Tuesday, January 31, 2006

Catalogue Product

The Digital Bits reports that Warner Home Video, the current leader in old movies on DVD (in part because they own the catalogues of at least three major studios, and in part because of their wisdom in hiring George Feltenstein) will rush a ton of "catalogue product," as it is known, onto the market in 2006. Titles range from the sublimity of a two-disc The Maltese Falcon to the ridiculousness of Marlon Brando in Mutiny on the Bounty. A lot of good titles in there, though a surprising lack of good comedies.

Items of interest include the rest of the Astaire/Rogers films, a "Pre-Code" collection (including Baby Face), and a "Warner Tough Guys" collection, consisting of "tough" movies the studio made when they could no longer make out-and-out glorification-of-gangsterism movies; it includes an old favorite, the gangster comedy A Slight Case of Murder (one of the few good non-animated comedies Warner Brothers ever did).

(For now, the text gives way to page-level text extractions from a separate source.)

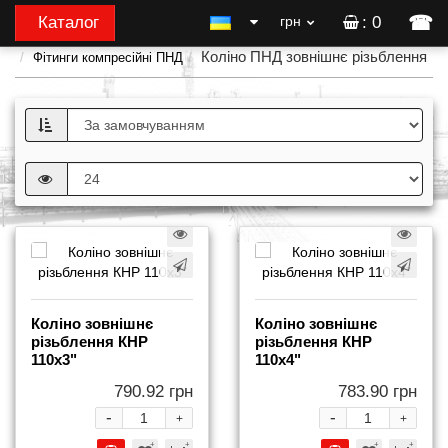
☎
Каталог
грн
: 0
Коліно ПНД зовнішнє різьблення
Фітинги компресійні ПНД
Коліно зовнішнє
Коліно зовнішнє
різьблення КНР
різьблення КНР
110x3"
110x4"
790.92 грн
783.90 грн
-
-
+
+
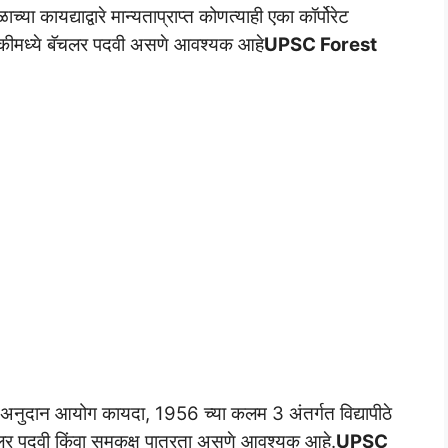
्या कायद्याद्वारे मान्यताप्राप्त कोणत्याही एका कॉर्पोरेट
त्रिकीमध्ये बॅचलर पदवी असणे आवश्यक आहे
UPSC Forest
्यापीठ अनुदान आयोग कायदा, 1956 च्या कलम 3 अंतर्गत विद्यापीठे
बॅचलर पदवी किंवा समकक्ष पात्रता असणे आवश्यक आहे.
UPSC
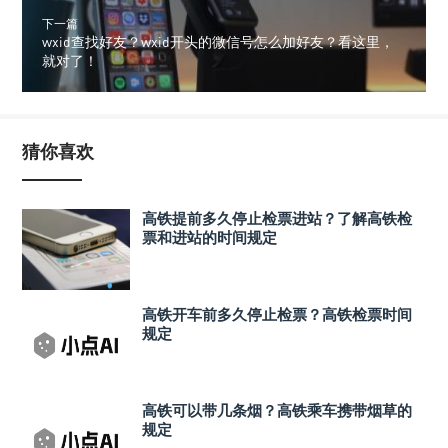
下一篇
wxid查找好友？wxid开头的微信号怎么加好友？看这里，
就对了！
猜你喜欢
高铁提前多久停止检票进站？了解高铁检
票和进站的时间规定
高铁开车前多久停止检票？高铁检票时间
规定
高铁可以带几条烟？高铁乘车携带烟草的
规定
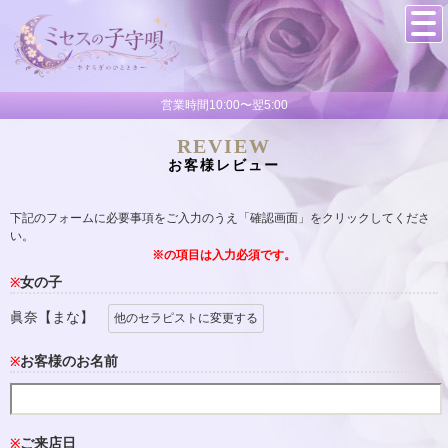
営業時間10:00〜翌5:00
REVIEW
お客様レビュー
下記のフォームに必要事項をご入力のうえ「確認画面」をクリックしてくださ
い。
※の項目は入力必須です。
女の子
※
眞奈【まな】
他のセラピストに変更する
お客様のお名前
※
ご来店日
※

Also, the item announces the official contents of the John Ford box set; the good news is that there are two John Ford sets, but the bad news is that neither one includes Wagon Master:


There's a new John Wayne/John Ford Collection on the way, which will include The Searchers: 50th Anniversary Two-Disc Special Edition (1956), along with a Stagecoach: Two-Disc Special Edition (1939), Fort Apache (1948), The Long Voyage Home (1940), The Wings of Eagles (1957), She Wore a Yellow Ribbon (1949), They Were Expendable (1945) and 3 Godfathers (1948).

There's also The John Ford Collection that will include The Lost Patrol (1934), The Informer (1935), Cheyenne Autumn (1964), Mary of Scotland (1936) and Sergeant Rutledge (1960).